A model of the solar system, with planets and their moons?
To compete for a “4” (above-and-beyond) grade we suggest that you model objects with
interesting motion, have some added complexity to the hierarchical structure of your object
(say, something more than a Y-shaped robotic arm with 2 fingers …), or use components in
your model that are particularly creative.
Readings (new!)
Although we will try to make the class lectures and slides be as descriptive as possible, and
have them be your primary reference for many of the concepts discussed in class, we will
also provide supplemental reading materials that help build more sound foundations for the
theoretical concepts discussed in class. Although reading these in great detail is not an
absolute necessity for completing the programming assignments, we believe you would
benefit from doing so; some of these will also prepare you for the lectures ahead of us!

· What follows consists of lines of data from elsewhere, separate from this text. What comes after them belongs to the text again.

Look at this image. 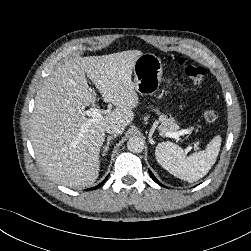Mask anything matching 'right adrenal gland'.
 Segmentation results:
<instances>
[{"label":"right adrenal gland","mask_w":251,"mask_h":251,"mask_svg":"<svg viewBox=\"0 0 251 251\" xmlns=\"http://www.w3.org/2000/svg\"><path fill=\"white\" fill-rule=\"evenodd\" d=\"M117 135H113L107 138V142L106 145L103 147V153L102 156H105L109 150V145H110V141L113 140L114 138H116Z\"/></svg>","instance_id":"1"}]
</instances>
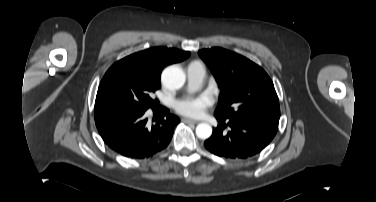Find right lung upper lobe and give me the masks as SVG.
<instances>
[{
	"label": "right lung upper lobe",
	"mask_w": 376,
	"mask_h": 202,
	"mask_svg": "<svg viewBox=\"0 0 376 202\" xmlns=\"http://www.w3.org/2000/svg\"><path fill=\"white\" fill-rule=\"evenodd\" d=\"M190 52L174 48L155 47L132 54L120 61L130 62L152 77L159 78L162 69L172 63L185 60Z\"/></svg>",
	"instance_id": "cb5924a9"
}]
</instances>
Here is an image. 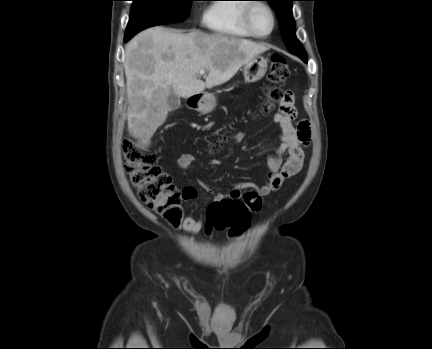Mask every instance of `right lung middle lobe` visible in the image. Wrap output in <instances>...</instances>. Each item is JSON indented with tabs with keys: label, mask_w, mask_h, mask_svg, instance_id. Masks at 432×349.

At this point, we recommend that you review the following:
Readings about the basic math (Linear Algebra and coordinate systems)
Tutorial: Points and Vectors (http://graphics.cs.wisc.edu/WP/tutorials/points-vectors-andcoordinate-systems-why-are-points-and-vectors-different/)
Chapter 1 of Hart’s Big Fun Computer Graphics Book (Link)
Chapter 5 of Hart’s Big Fun Computer Graphics Book (Link)
If you need to brush up on linear algebra, you can try chapters 1,2 and 4 or Practical
Linear Algebra (Link, Link, Link)
Foundations of Computer Graphics (Chapter 6, section 1 Link) discusses transformations
in a manner similar to Hart, if you want to see it another way.
Reading ahead to Chapter 7 of Hart’s Big Fun Computer Graphics Book (Link) will give
you a sense of why we’re so interested in transformations.
There is a highly recommended tutorial about types of graphics (image vs. objects)
(http://graphics.cs.wisc.edu/WP/tutorials/image-based-graphics-vs-object-based-graphics/) so you
know why we’re starting where we are.